Der Alte, bei dem es sich unzweifelhaft um den sogenannten Meister handeln musste – das teilte sich mir aus den halblauten Kommentaren der Brüder mit, die mich ja beide als ihren Stammkunden kannten –, drückte mir die Knöchel seiner geballten Fäuste links und rechts in die Vertiefungen meines Schlüsselbeins und gab dazu einen katzenhaft schnurrenden Laut von sich, den er dann noch einmal in einer gedehnten Version wiederholte, als er mir mit beidseitig flach angelegten Handkanten die Blutzufuhr durch meine Halsschlagadern abklemmte. Breath Play im Friseursalon – why notzky, wie es hier in Schöneberg ganz richtig heißt. Da er mir mittlerweile die Brille abgenommen hatte, nahm ich den Rest seiner Behandlung durch einen mein Vertrauen fördernden Schleier wahr. Den Bart kürzte er freehand, ohne einen Kamm zuhilfe zu nehmen. Das allein wies ihn als einen alten Hasen der gestählten Sorte aus. Währenddessen, ich hielt die Augenlider fest geschlossen, aber mein Gesichtsgefühl sagte mir das ungefähr so genau, wie es tausend Blicke getan, verteilte er mit einer dritten (???) Hand bereits heißes Wachs auf meinen freirasierten Wangen und, das empfnd ich als alarmierend: über meiner Stirn. Mit harten Gegenständen – eventuell waren es Essstäbchen, möglicherweise auch Rouladennadeln oder Pfeile – drang er tief in meine Nasenlöcher, sowie beiderseits in meine Ohren ein. Dann, er war mit dem Rest seiner Tentakel gerade in meinem Nacken zugange, wo er, obwohl ich ihn ausschließlich um die Bartpflege gebeten hatte, mit relaishaft klickendem Schnippschnapp die Saumkante meines lang gewachsenen Haars begradigte, oder gar ausdünnte, gab er in gebrochenem Englisch, der einzigen Sprache, die ihm außer dem Arabischen zur Verfügung stand, ein Kommando zum Spiegelblick. Dazu reichte er mir meine liebe Brille. Und was ich sah, war ein Gesicht mit Brille und Bart, in dessen sämtliche Öffnungen der Alte Ohrenstäbchen gesteckt hatte wie in eine Voodoopuppe. Zögerlich öffnete ich meine Lippen. Mein gebrochenes Englisch ist nicht besonders gut, also zeigte ich ihm den international gültigen Code für thumbs up.

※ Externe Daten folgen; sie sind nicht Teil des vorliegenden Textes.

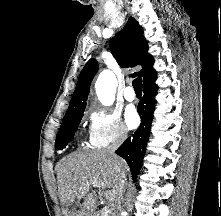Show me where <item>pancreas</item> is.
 <instances>
[{"instance_id": "cf45deb5", "label": "pancreas", "mask_w": 221, "mask_h": 216, "mask_svg": "<svg viewBox=\"0 0 221 216\" xmlns=\"http://www.w3.org/2000/svg\"><path fill=\"white\" fill-rule=\"evenodd\" d=\"M100 216H110V213L109 211H103Z\"/></svg>"}]
</instances>
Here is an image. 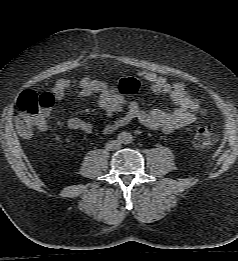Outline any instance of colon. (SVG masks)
Wrapping results in <instances>:
<instances>
[{"mask_svg": "<svg viewBox=\"0 0 238 261\" xmlns=\"http://www.w3.org/2000/svg\"><path fill=\"white\" fill-rule=\"evenodd\" d=\"M115 87L121 93H135L140 88L136 78H121L115 83ZM195 99L199 102L201 96ZM54 98L47 92L37 94L33 91H25L17 102L16 128L23 137H30L34 130L40 129L45 121L47 111L54 105ZM205 112V110H203ZM216 141V135L209 126L198 127L193 135V143L198 148H207Z\"/></svg>", "mask_w": 238, "mask_h": 261, "instance_id": "colon-1", "label": "colon"}]
</instances>
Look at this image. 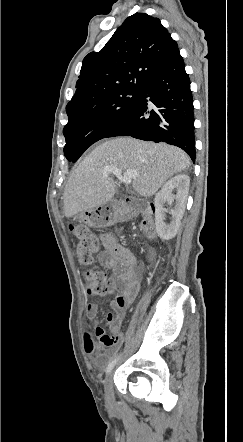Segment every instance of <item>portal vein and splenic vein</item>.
<instances>
[{
    "label": "portal vein and splenic vein",
    "instance_id": "obj_1",
    "mask_svg": "<svg viewBox=\"0 0 243 442\" xmlns=\"http://www.w3.org/2000/svg\"><path fill=\"white\" fill-rule=\"evenodd\" d=\"M114 174L120 181L130 184L132 179H136L138 173L136 170H127L123 173L117 167L107 166L103 170V176L108 177L109 174Z\"/></svg>",
    "mask_w": 243,
    "mask_h": 442
}]
</instances>
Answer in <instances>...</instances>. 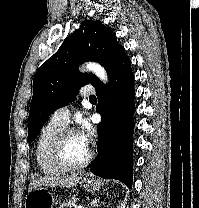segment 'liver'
Returning <instances> with one entry per match:
<instances>
[{
    "mask_svg": "<svg viewBox=\"0 0 199 208\" xmlns=\"http://www.w3.org/2000/svg\"><path fill=\"white\" fill-rule=\"evenodd\" d=\"M81 177L79 174L63 175V176H50V177H39L33 179L28 188V193L38 187H61L69 188L77 185Z\"/></svg>",
    "mask_w": 199,
    "mask_h": 208,
    "instance_id": "liver-1",
    "label": "liver"
}]
</instances>
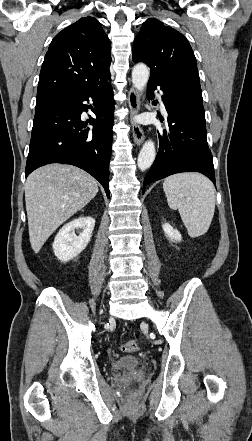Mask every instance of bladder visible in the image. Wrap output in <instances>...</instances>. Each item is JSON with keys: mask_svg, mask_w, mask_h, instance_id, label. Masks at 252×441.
Listing matches in <instances>:
<instances>
[{"mask_svg": "<svg viewBox=\"0 0 252 441\" xmlns=\"http://www.w3.org/2000/svg\"><path fill=\"white\" fill-rule=\"evenodd\" d=\"M139 365V358L135 356H122L111 364V370L114 372L125 371L137 368Z\"/></svg>", "mask_w": 252, "mask_h": 441, "instance_id": "1", "label": "bladder"}]
</instances>
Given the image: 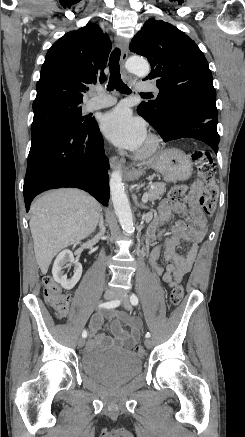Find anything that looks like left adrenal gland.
<instances>
[{"mask_svg": "<svg viewBox=\"0 0 245 437\" xmlns=\"http://www.w3.org/2000/svg\"><path fill=\"white\" fill-rule=\"evenodd\" d=\"M133 201L137 207H140L142 209H147V206L138 203L137 196L135 194H133Z\"/></svg>", "mask_w": 245, "mask_h": 437, "instance_id": "left-adrenal-gland-1", "label": "left adrenal gland"}]
</instances>
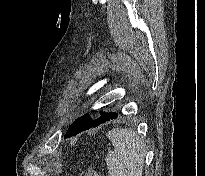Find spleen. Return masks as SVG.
<instances>
[{
  "label": "spleen",
  "mask_w": 205,
  "mask_h": 176,
  "mask_svg": "<svg viewBox=\"0 0 205 176\" xmlns=\"http://www.w3.org/2000/svg\"><path fill=\"white\" fill-rule=\"evenodd\" d=\"M108 138L114 147L106 156L110 176H142L146 151L140 137L130 129H112Z\"/></svg>",
  "instance_id": "obj_1"
}]
</instances>
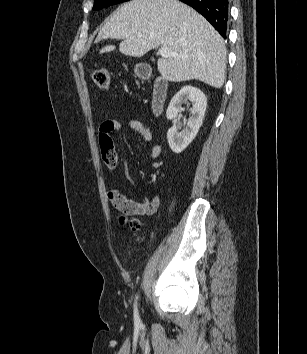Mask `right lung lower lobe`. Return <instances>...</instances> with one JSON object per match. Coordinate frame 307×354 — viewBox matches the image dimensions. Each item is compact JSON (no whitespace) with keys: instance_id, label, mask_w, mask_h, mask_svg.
I'll return each instance as SVG.
<instances>
[{"instance_id":"right-lung-lower-lobe-1","label":"right lung lower lobe","mask_w":307,"mask_h":354,"mask_svg":"<svg viewBox=\"0 0 307 354\" xmlns=\"http://www.w3.org/2000/svg\"><path fill=\"white\" fill-rule=\"evenodd\" d=\"M202 14L226 38L229 0H180Z\"/></svg>"}]
</instances>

Während der von ihm allein in Vorfreude verbrachten Momente, in denen das solchermaßen in meine Ohren und Nasenlöcher praktizierte Heißwachs aushärten musste, neigte er sich mit seinem freundlich wirkenden Gesicht nah an meines und spähte in mein nun wieder von der schützenden Brille entkleidetes Auge. Er spähte dort hinein, als sei mein Auge ein Türspion, und fragte: »Where you come from?«. Ich sagte »Heimerdingen«. Er zwitschte durch die Zähne und lachte. Die Brüder nickten und es gab einen kurzen Trialog auf Arabisch. Währenddessen schnippte der Alte mit diversen Fingerspitzen gegen die in meinen Gesichtsöffnungen steckenden Ohrenstäbchen. Ich kannte diese Methode aus dem kambodschanischen Foltermuseum S21 in Phnom Penh, allerdings hatte man den Patienten dort und damals Stecknadeln unter die Fingernägel getrieben. Durch ein Schnippen gegen die dort festsitzenden Nadelköpfe wurden die Geständnisse erpresst.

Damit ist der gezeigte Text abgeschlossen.